Le bulletin annuel Mines et chiffres de l’Institut de la statistique du Québec révèle qu’en 2016, les investissements miniers ont totalisé 2,57 milliards $. En 2015, ils avaient atteint seulement 2,49 milliards $ soit le plus bas total des cinq dernières années depuis le record de 5,13 milliards $ enregistré en 2012.

Cette reprise devrait se traduire par une autre bonne année en 2017, alors que selon les intentions exprimées par les sociétés minières, les investissements devraient augmenter de 17,8 % par rapport à l’année précédente pour se chiffrer à 3,02 milliards $.

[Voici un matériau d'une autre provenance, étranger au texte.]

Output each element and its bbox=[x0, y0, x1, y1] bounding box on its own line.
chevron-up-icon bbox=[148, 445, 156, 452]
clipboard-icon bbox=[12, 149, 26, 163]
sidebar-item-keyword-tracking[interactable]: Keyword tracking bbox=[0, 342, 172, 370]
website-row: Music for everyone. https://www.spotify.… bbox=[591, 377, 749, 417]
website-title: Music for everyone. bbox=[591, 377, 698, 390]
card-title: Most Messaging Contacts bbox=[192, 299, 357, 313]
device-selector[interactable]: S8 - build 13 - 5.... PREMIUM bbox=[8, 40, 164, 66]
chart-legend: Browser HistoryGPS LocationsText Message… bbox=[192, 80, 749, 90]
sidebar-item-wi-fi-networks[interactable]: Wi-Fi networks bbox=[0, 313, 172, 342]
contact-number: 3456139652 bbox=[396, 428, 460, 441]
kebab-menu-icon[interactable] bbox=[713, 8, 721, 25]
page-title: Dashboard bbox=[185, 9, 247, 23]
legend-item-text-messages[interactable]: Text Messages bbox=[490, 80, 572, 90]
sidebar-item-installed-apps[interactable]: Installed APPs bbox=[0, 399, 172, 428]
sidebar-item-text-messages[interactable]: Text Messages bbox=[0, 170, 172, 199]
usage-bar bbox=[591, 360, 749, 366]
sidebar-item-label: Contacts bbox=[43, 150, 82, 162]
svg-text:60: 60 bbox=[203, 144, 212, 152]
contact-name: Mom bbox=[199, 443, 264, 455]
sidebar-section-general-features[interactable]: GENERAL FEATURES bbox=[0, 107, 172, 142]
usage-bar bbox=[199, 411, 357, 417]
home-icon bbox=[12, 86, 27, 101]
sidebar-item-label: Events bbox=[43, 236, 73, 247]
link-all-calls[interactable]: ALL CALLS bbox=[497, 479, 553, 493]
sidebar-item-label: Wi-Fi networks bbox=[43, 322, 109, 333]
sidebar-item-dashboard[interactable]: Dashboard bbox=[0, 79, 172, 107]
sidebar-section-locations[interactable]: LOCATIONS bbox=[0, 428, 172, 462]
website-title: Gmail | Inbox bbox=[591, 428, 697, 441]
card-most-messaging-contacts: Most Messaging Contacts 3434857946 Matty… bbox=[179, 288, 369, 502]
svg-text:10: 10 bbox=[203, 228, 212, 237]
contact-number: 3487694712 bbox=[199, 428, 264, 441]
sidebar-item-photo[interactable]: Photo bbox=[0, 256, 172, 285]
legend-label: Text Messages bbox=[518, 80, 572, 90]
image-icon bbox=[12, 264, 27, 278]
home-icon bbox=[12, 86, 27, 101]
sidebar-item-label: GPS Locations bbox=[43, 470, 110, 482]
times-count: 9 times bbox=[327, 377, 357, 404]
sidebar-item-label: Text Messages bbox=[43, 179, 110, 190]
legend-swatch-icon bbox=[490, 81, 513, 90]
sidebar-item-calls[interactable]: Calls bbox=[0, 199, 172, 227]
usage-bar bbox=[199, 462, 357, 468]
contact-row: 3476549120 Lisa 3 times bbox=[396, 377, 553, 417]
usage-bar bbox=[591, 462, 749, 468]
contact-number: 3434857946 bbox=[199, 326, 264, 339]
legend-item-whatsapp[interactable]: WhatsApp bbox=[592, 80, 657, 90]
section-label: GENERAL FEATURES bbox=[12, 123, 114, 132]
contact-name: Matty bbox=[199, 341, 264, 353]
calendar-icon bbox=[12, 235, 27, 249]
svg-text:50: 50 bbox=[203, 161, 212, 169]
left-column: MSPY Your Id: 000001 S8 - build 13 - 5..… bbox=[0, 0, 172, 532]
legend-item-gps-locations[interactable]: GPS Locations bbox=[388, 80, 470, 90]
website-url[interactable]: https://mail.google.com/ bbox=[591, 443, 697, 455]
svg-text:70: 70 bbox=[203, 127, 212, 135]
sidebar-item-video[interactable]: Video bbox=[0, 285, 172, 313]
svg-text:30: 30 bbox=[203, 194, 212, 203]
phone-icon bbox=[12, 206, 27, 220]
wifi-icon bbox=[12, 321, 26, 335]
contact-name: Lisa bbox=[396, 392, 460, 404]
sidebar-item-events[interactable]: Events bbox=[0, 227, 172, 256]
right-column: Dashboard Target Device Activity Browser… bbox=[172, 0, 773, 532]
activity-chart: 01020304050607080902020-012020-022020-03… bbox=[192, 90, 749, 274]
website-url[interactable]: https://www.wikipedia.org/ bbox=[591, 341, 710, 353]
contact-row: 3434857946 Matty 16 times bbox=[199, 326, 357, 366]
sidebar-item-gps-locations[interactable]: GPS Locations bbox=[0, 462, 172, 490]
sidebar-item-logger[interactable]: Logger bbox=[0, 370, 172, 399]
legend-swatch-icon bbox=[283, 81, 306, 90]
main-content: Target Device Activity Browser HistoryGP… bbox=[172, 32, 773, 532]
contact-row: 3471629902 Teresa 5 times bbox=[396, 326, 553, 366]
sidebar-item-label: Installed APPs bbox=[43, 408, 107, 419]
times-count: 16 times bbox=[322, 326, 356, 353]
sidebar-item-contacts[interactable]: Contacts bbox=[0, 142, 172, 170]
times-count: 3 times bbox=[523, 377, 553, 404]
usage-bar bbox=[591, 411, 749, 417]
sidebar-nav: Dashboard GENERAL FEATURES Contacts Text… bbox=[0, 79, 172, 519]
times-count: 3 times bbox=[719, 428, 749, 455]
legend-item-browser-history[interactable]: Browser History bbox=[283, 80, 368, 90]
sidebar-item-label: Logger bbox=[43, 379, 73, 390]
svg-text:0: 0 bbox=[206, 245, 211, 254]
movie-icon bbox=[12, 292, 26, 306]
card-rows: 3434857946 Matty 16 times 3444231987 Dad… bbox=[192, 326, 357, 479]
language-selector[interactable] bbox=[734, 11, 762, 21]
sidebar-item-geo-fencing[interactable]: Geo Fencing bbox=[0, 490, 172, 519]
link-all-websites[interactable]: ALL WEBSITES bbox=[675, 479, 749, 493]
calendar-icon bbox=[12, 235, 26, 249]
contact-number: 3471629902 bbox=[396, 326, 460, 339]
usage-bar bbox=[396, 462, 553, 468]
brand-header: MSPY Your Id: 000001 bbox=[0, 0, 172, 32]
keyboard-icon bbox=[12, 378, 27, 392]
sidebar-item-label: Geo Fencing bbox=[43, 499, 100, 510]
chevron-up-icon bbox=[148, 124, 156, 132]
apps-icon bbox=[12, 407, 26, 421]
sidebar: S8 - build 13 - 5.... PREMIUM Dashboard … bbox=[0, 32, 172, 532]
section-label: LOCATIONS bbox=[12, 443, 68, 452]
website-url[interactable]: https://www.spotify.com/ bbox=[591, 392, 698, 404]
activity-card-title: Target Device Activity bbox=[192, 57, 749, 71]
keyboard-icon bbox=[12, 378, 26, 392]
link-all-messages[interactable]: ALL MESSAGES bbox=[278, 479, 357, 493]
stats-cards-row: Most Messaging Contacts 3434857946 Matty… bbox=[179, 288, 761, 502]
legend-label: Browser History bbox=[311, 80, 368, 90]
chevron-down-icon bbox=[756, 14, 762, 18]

De ce montant, 539 millions $ devraient avoir été consacrés à l’exploration et à la mise en valeur de gîtes minéraux. Il s’agit d’un bond impressionnant de 81,3 % par rapport à 2016. Ces investissements avaient alors atteint 297 millions $. Le niveau de 2017 demeurera cependant bien en-deçà des 834 millions $ déclarés en 2011, au plus fort du boom minier.

L’Abitibi-Témiscamingue s’en sort le mieux

Du côté des régions minières, l’Abitibi-Témiscamingue s’en sort le mieux. Alors qu’ils avaient connu un recul modéré de 5,6 % en 2015, les investissements ont grimpé de 25,8 % en 2016, principalement en raison de la valeur de l’or. Du côté du Nord-du-Québec, un recul de 1,2 % a été enregistré en 2016. Il s’agit malgré tout d’une amélioration par rapport à 2015, où ce recul avait été de 17,0 %.

Le Nord-du-Québec se rattrape cependant au chapitre des dépenses consacrées à l’exploration et à la mise en valeur. Ses 145 millions $ la placent au premier rang, avec 48,6 % du total québécois. L’Abitibi-Témiscamingue la suit, avec 131 millions $. Cela représente 44,0 % de tout le Québec.

Ne pas baisser la garde

Pour l’Association minière du Québec (AMQ), ces chiffres démontrent que le secteur minier se relève enfin du cycle baissier des dernières années. Sa PDG, Josée Méthot, a cependant prévenu qu’il ne fallait pas pour autant baisser la garde.

«Cette croissance est salutaire et bienvenue, puisqu’elle démontrer que le secteur minier reprend de la vigueur. Par contre, lorsque le secteur minier se porte mieux, c’est là qu’il faut préparer l’avenir. Et cela passe notamment par un soutien gouvernemental aux activités minières», a-t-elle fait valoir.

L’AMQ a notamment insisté sur l’importance de développer de nouvelles filières minérales pour assurer la pérennité de l’industrie minière au Québec, par exemple le lithium, le phosphate, le graphite et les terres rares. «Chacune doit pouvoir compenser pour les baisses chez les autres», a souligné Mme Méthot.